# TASK DETAILS
The answer should be the records below, word for word, with every image left out.

::: INFORMATION :::

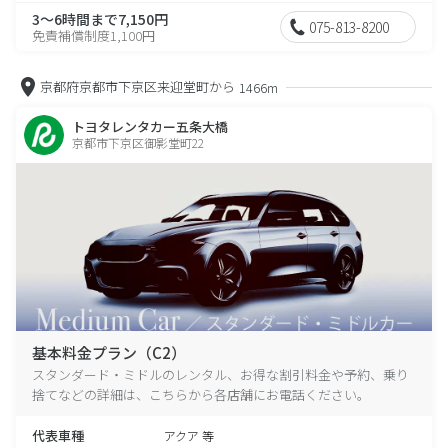
3～6時間まで7,150円
075-813-8200
免責補償制度1,100円
京都府京都市下京区来迎堂町から
1466m
トヨタレンタカー五条大橋
京都市下京区御影堂町22
基本料金プラン（C2）
スタンダード・ミドルのレンタル、お得な割引料金や予約、乗り
捨てなどの詳細は、こちらから各店舗にお電話ください。
代表車種
アクア 等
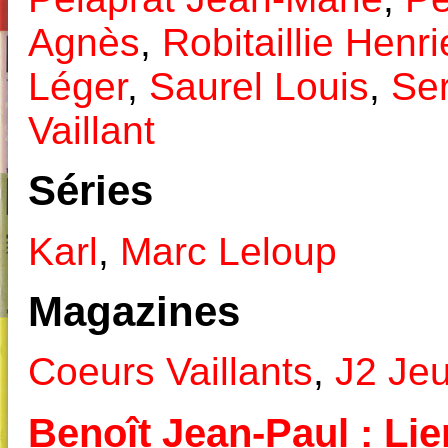
Agnès
,
Robitaillie Henri
Léger
,
Saurel Louis
,
Se
Vaillant
Séries
Karl
,
Marc Leloup
Magazines
Coeurs Vaillants
,
J2 Je
Benoît Jean-Paul : Lie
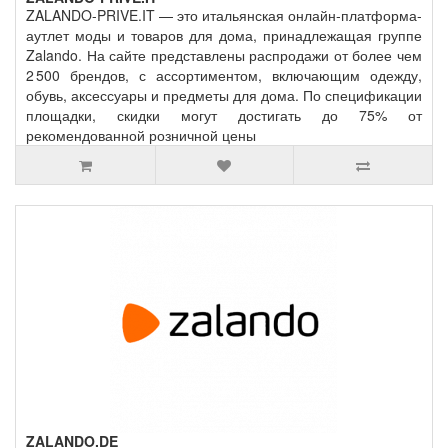
ZALANDO-PRIVE.IT — это итальянская онлайн‑платформа-
аутлет моды и товаров для дома, принадлежащая группе
Zalando. На сайте представлены распродажи от более чем
2 500 брендов, с ассортиментом, включающим одежду,
обувь, аксессуары и предметы для дома. По спецификации
площадки, скидки могут достигать до 75% от
рекомендованной розничной цены
ZALANDO.DE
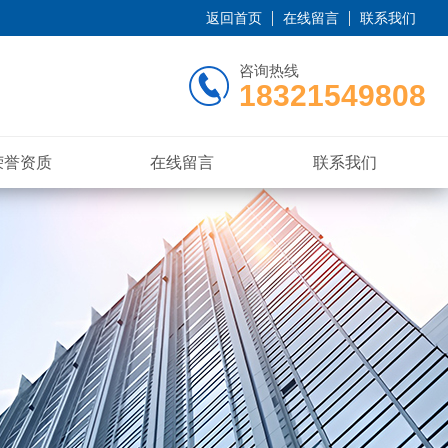
返回首页
在线留言
联系我们
咨询热线
18321549808
荣誉资质
在线留言
联系我们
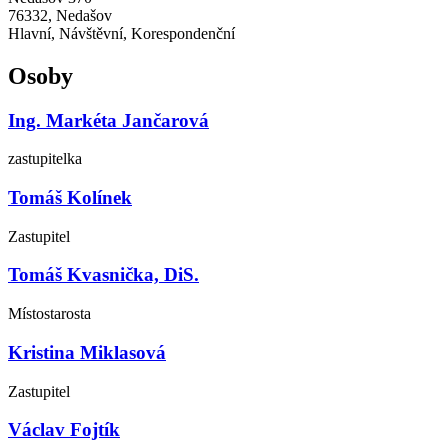
76332, Nedašov
Hlavní, Návštěvní, Korespondenční
Osoby
Ing. Markéta Jančarová
zastupitelka
Tomáš Kolínek
Zastupitel
Tomáš Kvasnička, DiS.
Místostarosta
Kristina Miklasová
Zastupitel
Václav Fojtík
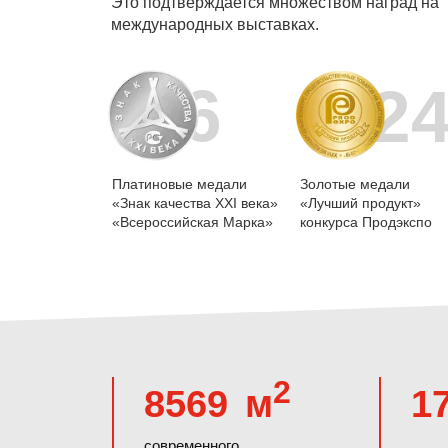
Это подтверждается множеством наград на
международных выставках.
6
2
Платиновые медали
Золотые медали
«Знак качества XXI века»
«Лучший продукт»
«Всероссийская Марка»
конкурса Продэкспо
2
8569
м
1
современного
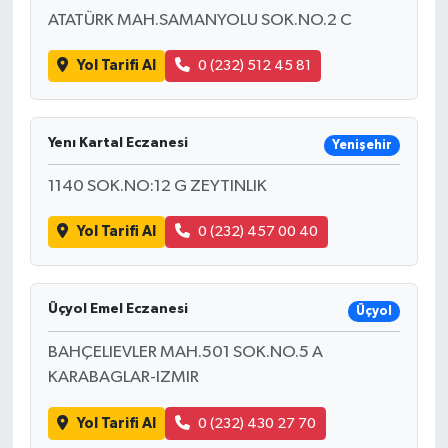
ATATÜRK MAH.SAMANYOLU SOK.NO.2 C
Yol Tarifi Al
0 (232) 512 45 81
Yenı Kartal Eczanesi
Yenişehir
1140 SOK.NO:12 G ZEYTINLIK
Yol Tarifi Al
0 (232) 457 00 40
Üçyol Emel Eczanesi
Üçyol
BAHÇELIEVLER MAH.501 SOK.NO.5 A
KARABAGLAR-IZMIR
Yol Tarifi Al
0 (232) 430 27 70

:::

# RESULT OF THE TASK
3～6時間まで7,150円
075-813-8200
免責補償制度1,100円
京都府京都市下京区来迎堂町から
1466m
トヨタレンタカー五条大橋
京都市下京区御影堂町22
基本料金プラン（C2）
スタンダード・ミドルのレンタル、お得な割引料金や予約、乗り
捨てなどの詳細は、こちらから各店舗にお電話ください。
代表車種
アクア 等
Agnès
,
Robitaillie Henri
Léger
,
Saurel Louis
,
Se
Vaillant
Séries
Karl
,
Marc Leloup
Magazines
Coeurs Vaillants
,
J2 Je
Benoît Jean-Paul : Lie
ZALANDO-PRIVE.IT — это итальянская онлайн‑платформа-
аутлет моды и товаров для дома, принадлежащая группе
Zalando. На сайте представлены распродажи от более чем
2 500 брендов, с ассортиментом, включающим одежду,
обувь, аксессуары и предметы для дома. По спецификации
площадки, скидки могут достигать до 75% от
рекомендованной розничной цены
ZALANDO.DE
返回首页
在线留言
联系我们
咨询热线
18321549808
荣誉资质
在线留言
联系我们
76332, Nedašov
Hlavní, Návštěvní, Korespondenční
Osoby
Ing. Markéta Jančarová
zastupitelka
Tomáš Kolínek
Zastupitel
Tomáš Kvasnička, DiS.
Místostarosta
Kristina Miklasová
Zastupitel
Václav Fojtík
Это подтверждается множеством наград на
международных выставках.
6
2
Платиновые медали
Золотые медали
«Знак качества XXI века»
«Лучший продукт»
«Всероссийская Марка»
конкурса Продэкспо
2
8569
м
1
современного
ATATÜRK MAH.SAMANYOLU SOK.NO.2 C
Yol Tarifi Al
0 (232) 512 45 81
Yenı Kartal Eczanesi
Yenişehir
1140 SOK.NO:12 G ZEYTINLIK
Yol Tarifi Al
0 (232) 457 00 40
Üçyol Emel Eczanesi
Üçyol
BAHÇELIEVLER MAH.501 SOK.NO.5 A
KARABAGLAR-IZMIR
Yol Tarifi Al
0 (232) 430 27 70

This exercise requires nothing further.